Filmmaker Porter Speakman, Jr., producer and director of the 2010 movie With God on Our Side, has issued a press release acknowledging that a quote attributed to David Ben-Gurion by historian Ilan Pappé is not reliable.

In his 2006 book The Ethnic Cleansing of Palestine (Oneworld Publications), Pappé  reported that in a 1937 letter to his son, David Ben-Gurion wrote the following: “The Arabs will have to go, but one needs an opportune moment for making it happen, such as a war.”

It’s a damning quote and is featured prominently in With God on Our Side. But it does not appear in any of the sources Pappé cites.

In his book, Pappé provided two references for this quote. The first reference is the July 12, 1937 entry of Ben-Gurion’s diary. The second is page 220 of the August-September 1937 issue of New Judea, a newsletter published by the World Zionist Organization.

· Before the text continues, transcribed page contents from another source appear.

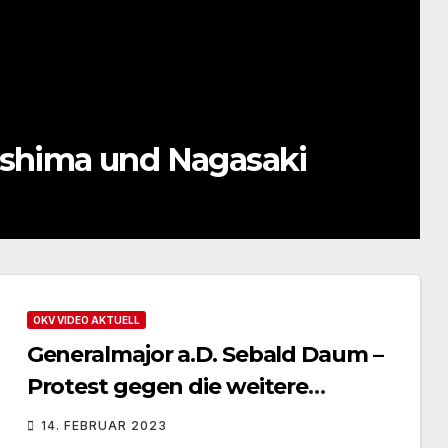
oshima und Nagasaki
OKV VIDEO AKTUELL
Generalmajor a.D. Sebald Daum –
Protest gegen die weitere
Unterstützung der Ukraine mit
14. FEBRUAR 2023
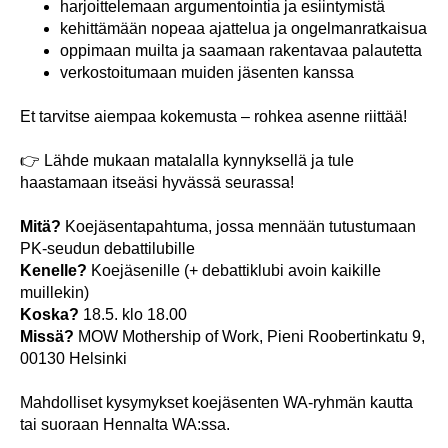
harjoittelemaan argumentointia ja esiintymistä
kehittämään nopeaa ajattelua ja ongelmanratkaisua
oppimaan muilta ja saamaan rakentavaa palautetta
verkostoitumaan muiden jäsenten kanssa
Et tarvitse aiempaa kokemusta – rohkea asenne riittää!
👉 Lähde mukaan matalalla kynnyksellä ja tule
haastamaan itseäsi hyvässä seurassa!
Mitä?
Koejäsentapahtuma, jossa mennään tutustumaan
PK-seudun debattilubille
Kenelle?
Koejäsenille (+ debattiklubi avoin kaikille
muillekin)
Koska?
18.5. klo 18.00
Missä?
MOW Mothership of Work, Pieni Roobertinkatu 9,
00130 Helsinki
Mahdolliset kysymykset koejäsenten WA-ryhmän kautta
tai suoraan Hennalta WA:ssa.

CAMERA provided electronic copies of both of these sources – neither of which include the quote attributed to Ben-Gurion – to Speakman earlier this week.

In response Speakman issued a press release that states in part:

… this quote cannot be found in the original sources of Ben Gurion’s diary and therefore cannot be verified as authentic. While references to this quote exist, we could not find it in its original form. In an effort to be transparent and accurate, the producers have decided to take the extra step of removing it from future printings of “With God On Our Side.” We apologize for this change.

The quote attributed to Ben-Gurion also appears in a 2006 article published in The Journal of Palestine Studies. In this article, Pappé provides another source for the quote. He states it appears on pages 167-168 of Charles D. Smith’s Palestine and the Arab-Israeli Conflict (Boston and New York: Beford/St. Martin’s Press, 2004.

The quote does not appear here, either.

The editors at the Journal of Palestine Studies are currently investigating the issue.

CAMERA has made numerous attempts to contact Dr. Pappé at the University of Exeter, but the historian has not responded.